Creating L-Systems in Supercollider

L-systems also known as Lindenmayer Systems is a rule based parallel rewriting system.  Every L-system has an axiom (starting point) and series of rules.  The rules get replaced into one another to grow the L-system or in other words works with the ideas of formal grammars.  L-systems were first introduced by Aristid Lindenmayer to describe growth models in plants.  Since then they have evolved further into fractal like approaches, Turtle Graphics, arts and music.

I first discovered musical aspects of L-systems when I was getting my masters degree and ended up writing my thesis about ways of interpreting the resultant string of characters as well as using the image as guides for music composition.  When I was researching this, I found it very difficult to produce a complex L-system whose output string I could use directly in a synthesis environment.  Max/MSP has certain capabilities but also  can only hold a maximum number of values in a table or collection and they all have to be indexed which is not efficient if the string is 4000 characters long.  Supercollider though has the abilities to generate the string as well as refer back to it for controlling parameters or musical rules.

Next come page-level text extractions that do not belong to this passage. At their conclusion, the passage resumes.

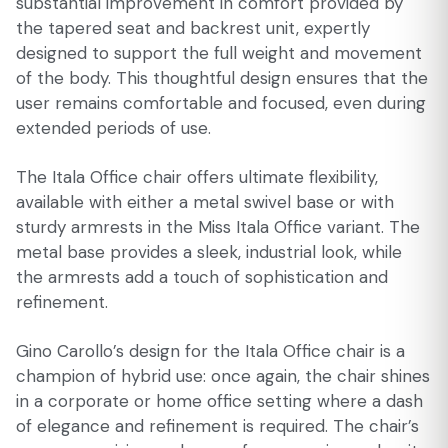
substantial improvement in comfort provided by
the tapered seat and backrest unit, expertly
designed to support the full weight and movement
of the body. This thoughtful design ensures that the
user remains comfortable and focused, even during
extended periods of use.
The Itala Office chair offers ultimate flexibility,
available with either a metal swivel base or with
sturdy armrests in the Miss Itala Office variant. The
metal base provides a sleek, industrial look, while
the armrests add a touch of sophistication and
refinement.
Gino Carollo’s design for the Itala Office chair is a
champion of hybrid use: once again, the chair shines
in a corporate or home office setting where a dash
of elegance and refinement is required. The chair’s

The following code shows how I put together an L-system string calculator. For this code to work the wslib Quark has to be installed. To do this type Quarks.gui and select the wslib.  I have also used this L-system sting calculator in 2 sound installations titled Reflective Tunnel and Reflective Catacombs.  Reflective Tunnel was set in the tunnels at Wesleyan University in Connecticut and used the harmonics of a cello split to different rules in the L-system.  Then the L-system was played back in the tunnel with pseudo-random envelopes on all the frequencies to create layers of sound that phased and reflected off the concrete walls. In Reflective Catacombs the space was sonically mapped to obtain the resonant frequency and assigned to rules in an L-system and pseudo-random envelopes to play back in the space.  Both installations created shifting atmospheres and interesting beating patterns.
// boot server if needed
Server.default = s = Server.internal.boot
(

// system to substitute rules
~substitute = { |string, dict|
var str= “”;
string.do { | c |
var val = dict[c.asSymbol] ? c;
str = str ++ val;
};
str;
};

// fill a dictionary with entries
~myDictionary = Environment.new;
~myDictionary[\a] = “B – CG”;
~myDictionary[\b] = “A*F-D”;
~myDictionary[\c] = “E/G + F”;
~myDictionary[\d] = “G – BC”;
~myDictionary[\e] = “G/E – BC”;
~myDictionary[\f] = “A -BC/E”;
~myDictionary[\g] = “A -DF/G”;
)

a = “a” //axiom

//change a to whatever the starting rule is. The number before collect is the number of iterations

~history =5.collect { a = ~substitute.value(a, ~myDictionary).postln };

 

Once this code is run the stream gets assigned to ~history that can be assigned to a variable and put into a routine  or printed as a long list.

k = ~history

t = Routine({

k.do { | c| c ;

0.35.wait;
if(c.asString == “F”, {Synth.new(“FM”, [\carrierfreq, [34, 100, 673, 589, 10, 2, 7, 45, 234, 45, 4357, 1239, 3240].choose.postln])});

 

This routine reads one character in the L-system every 0.35 seconds and looks to see if it is an F.  If it is it selects a frequency at equal probability from the list and assigns it to the carrier frequency of the FM synth definition.